# Fall preps



## lharder (Mar 21, 2015)

Had a busy yet enjoyable bee day today. Dismantled 2 of my 2 queen systems at home today. Took 3 of my hives to one of my out yards. Went smooth on a cool cloudy day. They were heavy and it took lots of effort to move them up the ramp into the truck. One more full sized hive to take out to the country, one more nuc to the nuc yard. I kept my oldest queen at home. Got her in the spring of 2014 as a swarm queen cell from a local keep. Her hive is full of bees, and full of honey. My outyard is in a flow. The inside of the inner covers are wet with moisture from nectar being concentrated. At home they are dry but they have lots of honey

Recently I've filled all the nucs at the nuc yard with extracted comb. Just in time for a fall flow that is beginning. We have had rain and now good weather ahead. The rabbit brush is starting to bloom and I see some alfalfa and knapweed blooming. I suspect I may not have to feed these nucs at all. They won't make a dent in the forage. 

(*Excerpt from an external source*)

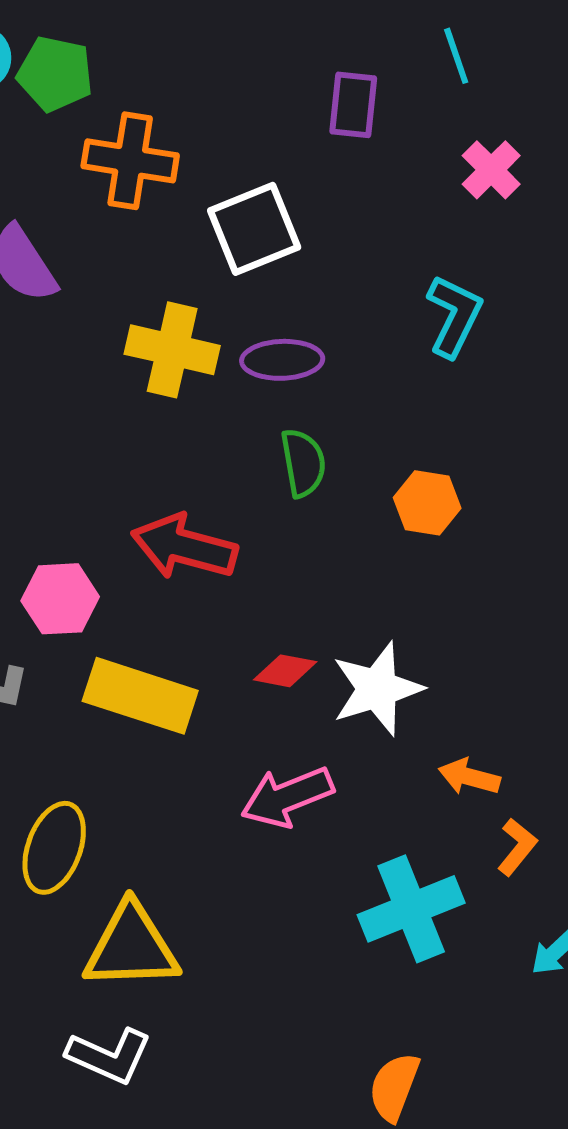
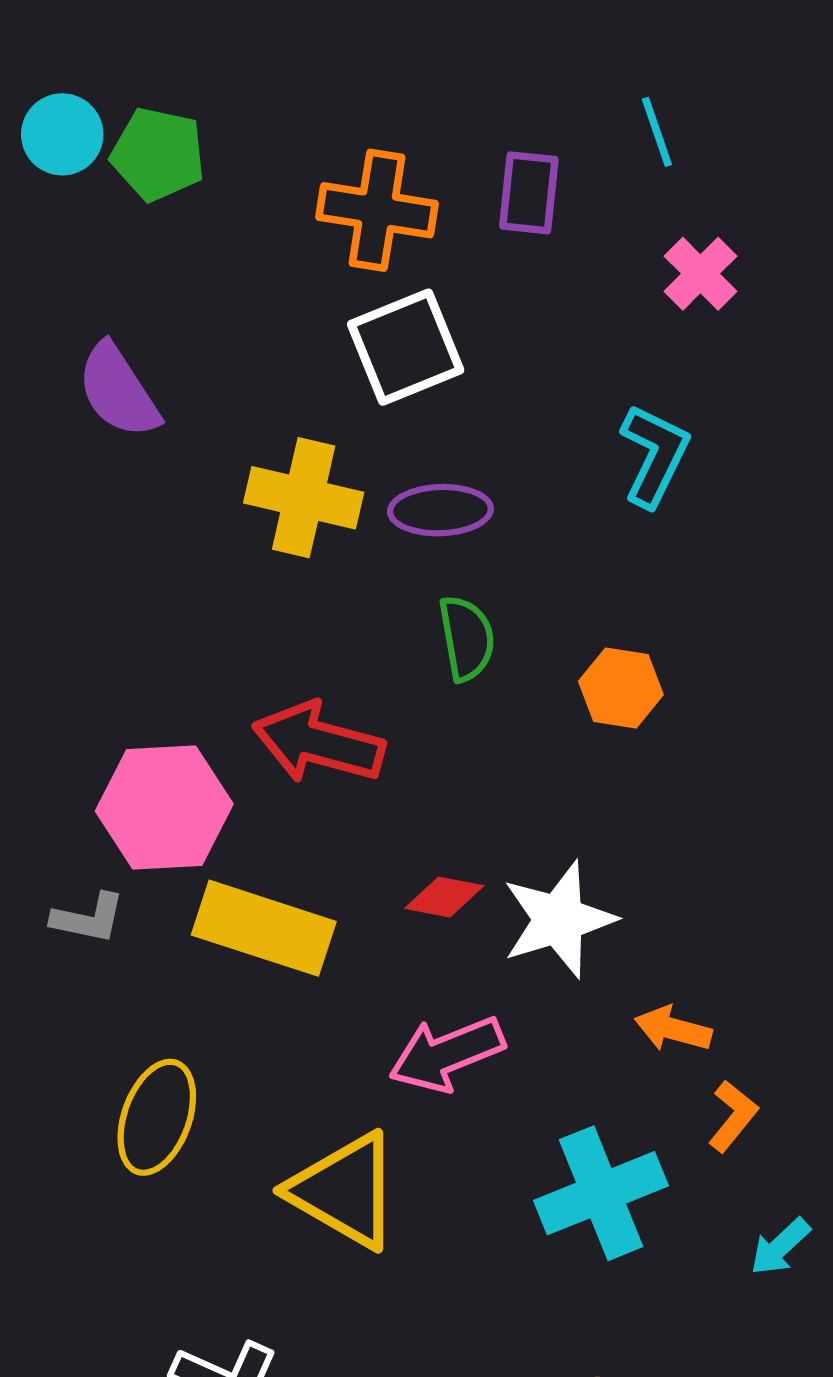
orange cross: (130, 161) -> (377, 210), moved
pink hexagon: (60, 599) -> (164, 807), size x1.4
yellow triangle: (131, 947) -> (345, 1191), moved, turned 32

Compressed my home hives to wintering size. Not much nectar coming in as of yet this fall. Am feeding the nucs at home with fatbeeman style feeders. They are almost at winter weight already. Took off some honey, but am going to hold it for a while in case somebody needs it. 

Just have a few hives to compress to wintering size at an outyard. Nectar is coming in. Dare I say I might be ahead of the game?


----------



## Nordak (Jun 17, 2016)

Sounds great. That's a good position to be in, and it sounds like you are well on your way. I am doing a thorough evaluation tomorrow to see what winter may look like. I have a couple of hives with questionable stores, but the flow appears to have really kicked in and brooding increased as a result. A hive that appeared to have had some serious spotty brood by way of hygienic behavior has shown great improvement, and my guess is they may have turned the corner in regard to mite numbers. I feel good about it over all, but tomorrow will give a clearer picture.


----------



## lharder (Mar 21, 2015)

So hives are all in their winter configuration. Moving bees is finished. Fed out partial combs with some nectar pollen at one my sites yesterday. Bee pandemonium. There was a bear in a crabapple tree near the landowner's house. We harassed it with some bear spray and some bear bangers until it took off. It was a bit like being a kid again. Calculating escape routes if things took a bad turn. Have to say we got a whiff of our own bad medicine as that bear spray wafted over us. We were all teary eyed and coughing including the old rottweiller. 

Then I checked the electric fence, fresh battery, nothing leaning on it to short it out, used the tester to show full strength zappage. Bears have been reported at my other location as well. Had a dream that I put my hives on a rocky shoreline with big waves crashing in. Hmmm...


----------



## Nordak (Jun 17, 2016)

I'm no expert on dream interpretation, but I think the bear had something to do with it.  That's one problem I don't have here. Sounded like quite the adventure.


----------



## 1102009 (Jul 31, 2015)

We have no bears except the ones in wildlife park who got my burr comb with drone larvae and liked it. Now they smell honey the whole day through but cannot reach it, being behind a high fence.
So, Iharder, think of this situation while dreaming and you have your revenge! 

We have no small hive beetle, too.
Well, that might compensate for having no ferals to improve our stock.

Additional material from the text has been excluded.